Publication year - 2016
Publication title -
british journal of dermatology
Language(s) - English
Resource type - Journals
SCImago Journal Rank - 2.304
H-Index - 179
eISSN - 1365-2133
pISSN - 0007-0963
DOI - 10.1111/bjd.14713
Subject(s) - cyclin d1 , cancer research , cyclin d , cyclin a , c jun , mapk/erk pathway , mitogen activated protein kinase kinase , cell cycle , kinase , cyclin dependent kinase 4 , microbiology and biotechnology , biology , cell growth , cyclin a2 , cyclin dependent kinase 2 , chemistry , map kinase kinase kinase , protein kinase a , cell , biochemistry , transcription factor , gene
Summary Background Activity of both c‐Jun and cyclin D1 is deemed critical for melanoma cell proliferation.

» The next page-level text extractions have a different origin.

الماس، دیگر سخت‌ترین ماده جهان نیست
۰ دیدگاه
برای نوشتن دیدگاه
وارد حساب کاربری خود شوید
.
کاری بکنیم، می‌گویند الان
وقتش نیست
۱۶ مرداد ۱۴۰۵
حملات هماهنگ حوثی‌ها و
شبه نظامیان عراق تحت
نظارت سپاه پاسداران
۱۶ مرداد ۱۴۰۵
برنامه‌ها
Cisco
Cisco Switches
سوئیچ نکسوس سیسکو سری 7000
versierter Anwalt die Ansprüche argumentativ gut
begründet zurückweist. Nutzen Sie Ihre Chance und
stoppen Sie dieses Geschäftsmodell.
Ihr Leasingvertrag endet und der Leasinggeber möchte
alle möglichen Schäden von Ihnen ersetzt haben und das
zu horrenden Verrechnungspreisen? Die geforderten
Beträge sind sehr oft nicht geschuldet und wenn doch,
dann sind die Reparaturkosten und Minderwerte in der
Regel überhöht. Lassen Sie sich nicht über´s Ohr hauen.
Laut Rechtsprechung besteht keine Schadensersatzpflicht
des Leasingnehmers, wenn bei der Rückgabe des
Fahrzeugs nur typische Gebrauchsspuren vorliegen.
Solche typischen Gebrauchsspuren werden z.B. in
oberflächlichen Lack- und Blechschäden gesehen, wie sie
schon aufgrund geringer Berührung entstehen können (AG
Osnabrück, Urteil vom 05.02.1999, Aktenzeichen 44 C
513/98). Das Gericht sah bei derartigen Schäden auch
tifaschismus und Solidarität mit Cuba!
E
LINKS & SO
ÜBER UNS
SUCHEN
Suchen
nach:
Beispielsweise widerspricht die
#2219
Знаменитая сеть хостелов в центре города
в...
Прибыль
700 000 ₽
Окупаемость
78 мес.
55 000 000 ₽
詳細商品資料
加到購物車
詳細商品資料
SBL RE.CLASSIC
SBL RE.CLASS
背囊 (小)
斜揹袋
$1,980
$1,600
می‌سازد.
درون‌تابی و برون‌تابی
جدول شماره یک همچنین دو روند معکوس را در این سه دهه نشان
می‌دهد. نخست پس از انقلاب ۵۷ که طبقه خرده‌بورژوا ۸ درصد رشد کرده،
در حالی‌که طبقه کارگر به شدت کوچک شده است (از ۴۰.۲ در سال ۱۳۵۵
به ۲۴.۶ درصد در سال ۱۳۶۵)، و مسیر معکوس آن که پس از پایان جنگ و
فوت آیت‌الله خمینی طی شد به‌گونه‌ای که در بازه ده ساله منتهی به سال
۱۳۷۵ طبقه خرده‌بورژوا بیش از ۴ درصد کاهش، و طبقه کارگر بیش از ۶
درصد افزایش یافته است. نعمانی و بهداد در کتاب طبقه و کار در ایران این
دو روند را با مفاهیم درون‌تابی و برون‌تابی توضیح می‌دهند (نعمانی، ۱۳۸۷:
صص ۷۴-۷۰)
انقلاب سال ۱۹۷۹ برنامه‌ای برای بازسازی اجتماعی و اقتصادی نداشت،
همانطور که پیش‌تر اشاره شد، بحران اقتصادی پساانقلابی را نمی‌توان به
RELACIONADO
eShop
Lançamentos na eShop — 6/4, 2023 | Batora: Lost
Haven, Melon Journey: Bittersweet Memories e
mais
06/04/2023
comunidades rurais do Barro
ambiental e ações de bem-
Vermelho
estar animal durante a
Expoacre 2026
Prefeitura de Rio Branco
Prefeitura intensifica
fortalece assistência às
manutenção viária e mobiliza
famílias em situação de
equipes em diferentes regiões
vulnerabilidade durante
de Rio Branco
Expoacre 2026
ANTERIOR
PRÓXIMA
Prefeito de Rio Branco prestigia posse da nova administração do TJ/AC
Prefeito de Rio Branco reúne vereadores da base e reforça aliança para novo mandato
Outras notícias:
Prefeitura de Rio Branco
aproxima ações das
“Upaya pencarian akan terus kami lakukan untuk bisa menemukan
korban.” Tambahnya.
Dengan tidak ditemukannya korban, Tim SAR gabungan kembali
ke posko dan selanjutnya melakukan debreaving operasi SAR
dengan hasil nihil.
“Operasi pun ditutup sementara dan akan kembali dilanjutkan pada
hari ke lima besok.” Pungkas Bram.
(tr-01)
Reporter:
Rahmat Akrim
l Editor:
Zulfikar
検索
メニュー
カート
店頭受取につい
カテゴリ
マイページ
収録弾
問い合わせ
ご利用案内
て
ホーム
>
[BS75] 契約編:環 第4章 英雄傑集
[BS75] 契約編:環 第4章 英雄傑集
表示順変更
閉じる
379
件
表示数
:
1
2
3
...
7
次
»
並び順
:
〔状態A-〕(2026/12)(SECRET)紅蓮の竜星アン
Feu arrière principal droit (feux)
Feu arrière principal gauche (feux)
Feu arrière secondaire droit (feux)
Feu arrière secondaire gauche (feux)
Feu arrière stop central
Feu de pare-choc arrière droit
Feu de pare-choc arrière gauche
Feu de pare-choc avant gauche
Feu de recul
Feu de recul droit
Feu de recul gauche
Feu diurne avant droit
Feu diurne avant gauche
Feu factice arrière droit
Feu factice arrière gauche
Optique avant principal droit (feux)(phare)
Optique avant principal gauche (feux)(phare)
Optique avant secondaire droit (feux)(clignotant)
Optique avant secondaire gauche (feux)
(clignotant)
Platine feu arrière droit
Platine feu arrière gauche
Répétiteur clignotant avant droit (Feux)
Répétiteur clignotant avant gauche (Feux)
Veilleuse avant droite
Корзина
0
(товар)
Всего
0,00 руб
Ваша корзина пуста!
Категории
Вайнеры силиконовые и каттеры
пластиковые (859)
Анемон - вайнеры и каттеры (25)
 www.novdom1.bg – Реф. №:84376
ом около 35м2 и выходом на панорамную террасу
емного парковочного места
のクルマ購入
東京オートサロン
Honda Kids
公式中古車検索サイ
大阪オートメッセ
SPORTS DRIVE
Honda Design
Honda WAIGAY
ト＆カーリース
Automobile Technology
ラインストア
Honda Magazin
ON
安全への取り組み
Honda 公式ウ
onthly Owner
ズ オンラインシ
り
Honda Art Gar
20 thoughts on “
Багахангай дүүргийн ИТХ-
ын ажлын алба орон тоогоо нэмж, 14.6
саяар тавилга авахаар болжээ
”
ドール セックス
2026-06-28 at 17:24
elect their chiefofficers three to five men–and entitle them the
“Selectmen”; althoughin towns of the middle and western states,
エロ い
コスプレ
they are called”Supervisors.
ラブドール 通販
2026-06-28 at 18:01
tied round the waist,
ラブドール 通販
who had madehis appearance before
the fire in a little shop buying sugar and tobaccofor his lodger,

This functionality is corroborated by frequently elevated expression and activity of these proteins in human melanomas. Correspondingly, alleviating c‐Jun and cyclin D1 function is vital to the success of antimelanoma therapeutics. Objectives To understand the role of the c‐Jun N ‐terminal kinase ( JNK ) signalling pathway in melanoma cell proliferation and survival. Methods The effect of JNK inhibitors SP 600125 and JNK ‐ IN ‐8 on the proliferation and survival of genetically highly representative human melanoma cell lines was studied in assays of proliferation and apoptosis. Changes in c‐Jun and cyclin D1 protein and mRNA levels in response to JNK and mitogen‐activated protein kinase kinase ( MEK ) inhibition were investigated through immunoblotting and quantitative reverse‐transcription polymerase chain reaction. The effects of JNK and MEK inhibitors on cell‐cycle distribution were assessed by flow cytometry. Results We demonstrate the requirement of JNK signalling in melanoma cell proliferation and survival. While JNK inhibition suppressed the expression and activity of c‐Jun, it failed to suppress cyclin D1 levels. Consistently with its inability to downregulate cyclin D1, JNK inhibition failed to induce G1 arrest. In contrast, the blockade of MEK –extracellular signal‐regulated kinase ( ERK ) signalling, although unable to suppress c‐Jun activity and expression, paradoxically abated cyclin D1 levels and triggered G1 arrest. This previously unreported dual disconnect between JNK –cyclin D1 and ERK –c‐Jun levels was confirmed by concomitant JNK and BRAF inhibition, which suppressed both c‐Jun and cyclin D1 levels and exhibited a heightened antiproliferative response. Conclusions Dual disjunction between JNK –cyclin D1 and ERK –c‐Jun signalling forms the basis for further investigation of combined JNK and MAPK signalling blockade as a more effective therapeutic approach in human melanoma.